━━━━━ EXTRACTED DATA ━━━━━

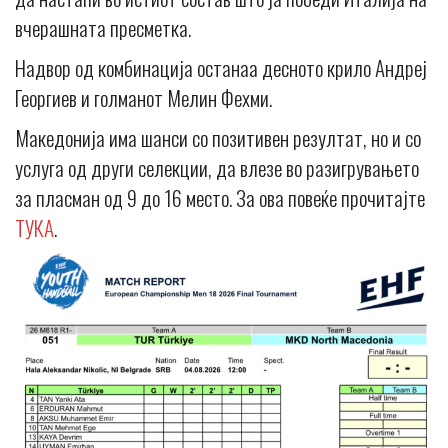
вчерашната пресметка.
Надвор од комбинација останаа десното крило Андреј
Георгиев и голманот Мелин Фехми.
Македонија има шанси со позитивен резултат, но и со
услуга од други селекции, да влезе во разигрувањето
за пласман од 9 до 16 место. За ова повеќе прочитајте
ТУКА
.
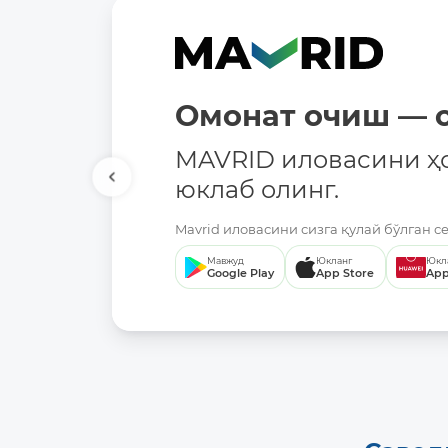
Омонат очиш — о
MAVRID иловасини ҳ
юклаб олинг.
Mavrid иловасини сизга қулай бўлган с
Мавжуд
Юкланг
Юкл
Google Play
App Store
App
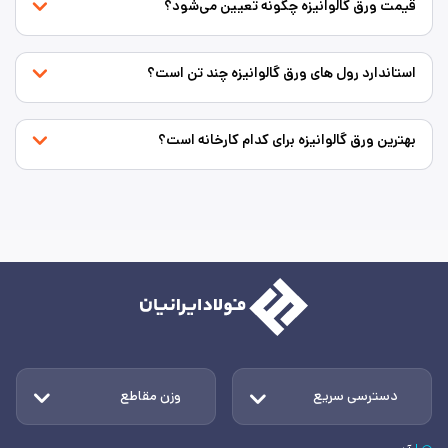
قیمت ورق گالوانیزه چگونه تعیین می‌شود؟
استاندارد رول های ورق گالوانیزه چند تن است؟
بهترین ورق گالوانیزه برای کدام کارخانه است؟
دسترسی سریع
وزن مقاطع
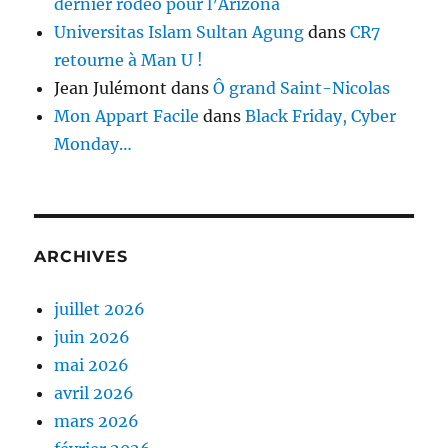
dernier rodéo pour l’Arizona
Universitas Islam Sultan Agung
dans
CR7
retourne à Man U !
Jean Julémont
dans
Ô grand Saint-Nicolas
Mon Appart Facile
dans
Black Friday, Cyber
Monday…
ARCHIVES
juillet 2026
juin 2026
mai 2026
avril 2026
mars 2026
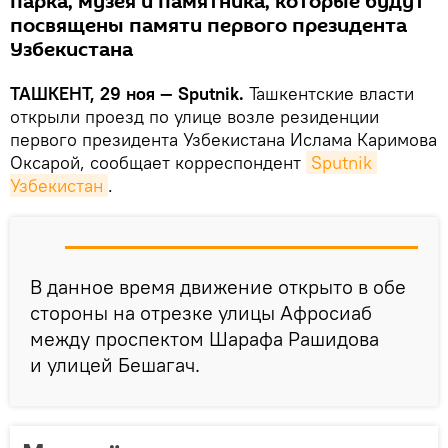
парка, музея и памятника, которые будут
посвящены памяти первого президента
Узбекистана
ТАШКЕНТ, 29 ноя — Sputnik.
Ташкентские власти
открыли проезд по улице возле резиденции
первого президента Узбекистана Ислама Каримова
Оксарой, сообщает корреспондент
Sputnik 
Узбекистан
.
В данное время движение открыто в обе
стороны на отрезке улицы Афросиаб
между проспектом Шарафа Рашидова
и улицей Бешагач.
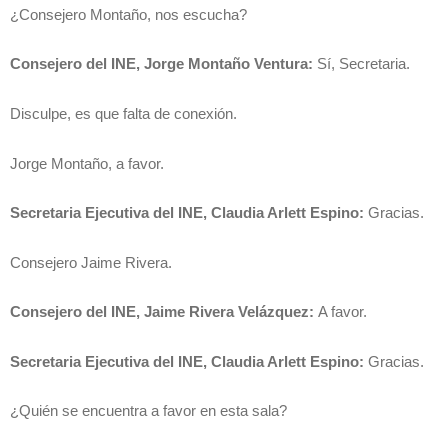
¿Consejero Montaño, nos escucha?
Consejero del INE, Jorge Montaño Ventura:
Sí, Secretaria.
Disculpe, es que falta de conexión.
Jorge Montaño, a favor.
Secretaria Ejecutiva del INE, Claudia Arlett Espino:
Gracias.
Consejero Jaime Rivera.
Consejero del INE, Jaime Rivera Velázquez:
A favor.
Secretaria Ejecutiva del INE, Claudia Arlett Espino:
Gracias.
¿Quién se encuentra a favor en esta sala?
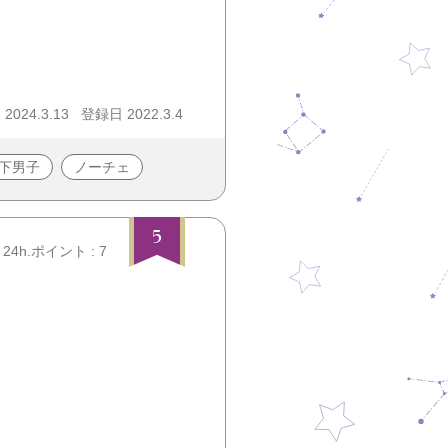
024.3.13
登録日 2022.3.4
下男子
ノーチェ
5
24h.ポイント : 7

━━━━━

#### EXERCISE DIRECTIONS
Filter the entries down to the lines that hold "گالوانیزه". Copy those lines.

#### RESPONSE TO THE EXERCISE
قیمت ورق گالوانیزه چگونه تعیین می‌شود؟
استاندارد رول های ورق گالوانیزه چند تن است؟
بهترین ورق گالوانیزه برای کدام کارخانه است؟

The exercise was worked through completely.